Behind the Preludes | Part II
More Music Q&A with Jim Klein & Ian Jamison
“…I express life experiences through painting abstract art. It’s spontaneous, but there’s a deep consciousness that connects with people. The music is similar in those connections.”
~ Jim Klein
Jim Klein partnered with Ian Jamison to compose virtuosic, original compositions for piano titled Six Preludes for Piano. Each prelude, from one to six, has its own distinct character and story.
How does this collaboration work? What is the creative process between two individual voices?
Jim Klein and Ian Jamison explain their unique partnership in the second part of a series exploring what led to the creation of Six Preludes for Piano.
How does the collaborative process work when composing music together?
Ian: A large part of the act of creating is the subject. The subject doesn’t come from a place of technique; it seems most impactful when coming from a place of personal significance.
Collaboration is a different experience for everyone, and it differs even for us as we evolve. In many cases, Jim and I get together and just begin to discuss everything. We get philosophical, talk about life experiences and more. Jim then catches onto a subject that’s very singable, catchy, impactful on some level.
From there, we may begin to develop the subject, or I may take it home and flesh it out.
Jim: Sometimes I will ad lib a melody, Ian records it and will then work from that sample.
Ian: From there MORE… I step in and structure the melodic material into a thoughtful framework. If you jump in with a main melody, you may have passed an opportunity to craft anticipation, a plot twist, a climax, a satisfying conclusion, etc. Composing can be just as much about showcasing and developing a melody as it is about creating it. Every composer is both a tunesmith and an arranger on some level.
Jim: All in all, ours is a symbiotic relationship. It’s been a very unique experience. It’s very similar to how I express life experiences through painting abstract art. It’s spontaneous, but there’s a deep consciousness that connects with people. The music is similar in those connections.
Ian: A big part of the process isn’t even about the music.
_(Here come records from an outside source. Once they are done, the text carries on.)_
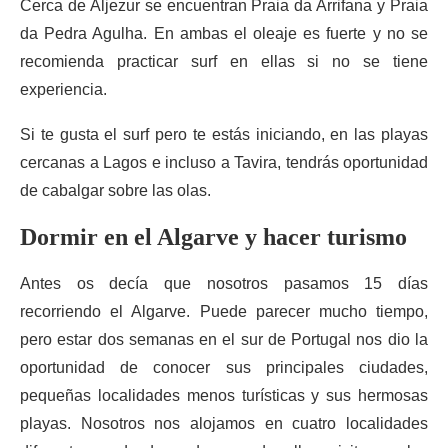
Cerca de Aljezur se encuentran Praia da Arrifana y Praia
da Pedra Agulha. En ambas el oleaje es fuerte y no se
recomienda practicar surf en ellas si no se tiene
experiencia.
Si te gusta el surf pero te estás iniciando, en las playas
cercanas a Lagos e incluso a Tavira, tendrás oportunidad
de cabalgar sobre las olas.
Dormir en el Algarve y hacer turismo
Antes os decía que nosotros pasamos 15 días
recorriendo el Algarve. Puede parecer mucho tiempo,
pero estar dos semanas en el sur de Portugal nos dio la
oportunidad de conocer sus principales ciudades,
pequeñas localidades menos turísticas y sus hermosas
playas. Nosotros nos alojamos en cuatro localidades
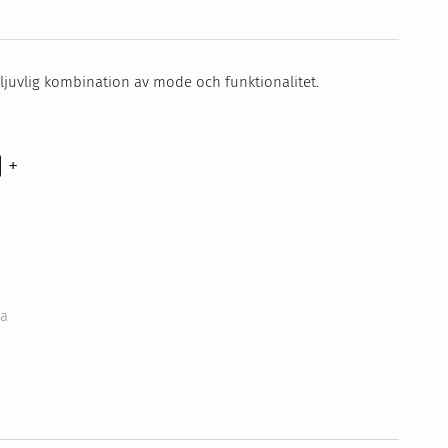
ljuvlig kombination av mode och funktionalitet.
+
na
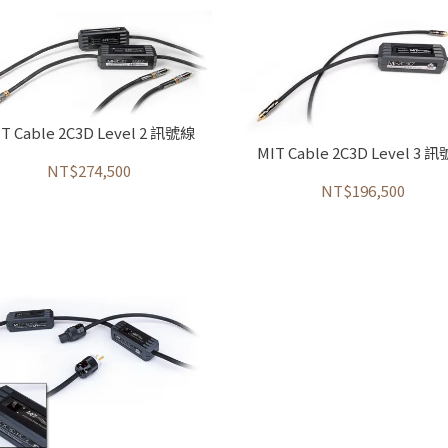
T Cable 2C3D Level 2 訊號線
MIT Cable 2C3D Level 3 
NT$274,500
NT$196,500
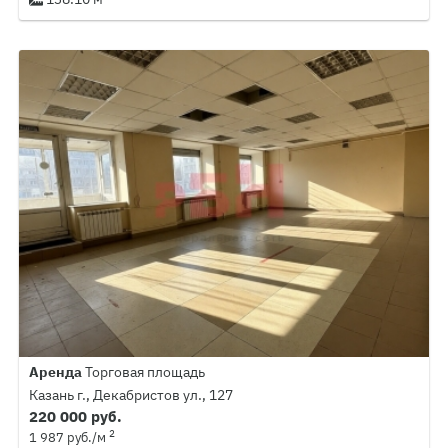
Аренда
Торговая площадь
Казань г., Декабристов ул., 127
220 000 руб.
2
1 987 руб./м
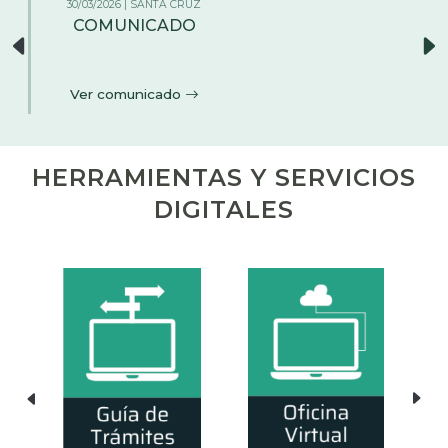
26/02/2026 | LA PAZ
AMPLIACIÓN DEL PLAZO DE
RENOVACIÓN DE MATRÍCULA DE
COMERCIO
Ver comunicado
HERRAMIENTAS Y SERVICIOS
DIGITALES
Jim and I will sit around and play on the keyboard, but for the most part we’re talking about the meaning of life, aesthetics, what art is all about. By Prelude #3 our “hangout” became a true collaborative partnership. On our seventh composition, we just hung out and talked for about five hours, then the last 15 minutes we came up with a bunch of new melodic material on the fly. This wasn’t planned, but the discussion and conversation are the grounds from which the melodies and artistic direction sprout.
Will we get any specific stories behind the music?
Jim: Inside these music pieces there are some real stories and life experiences. I don’t want to be specific or explain what every story is in music form; I like to keep it open for the listener to interpret for themselves.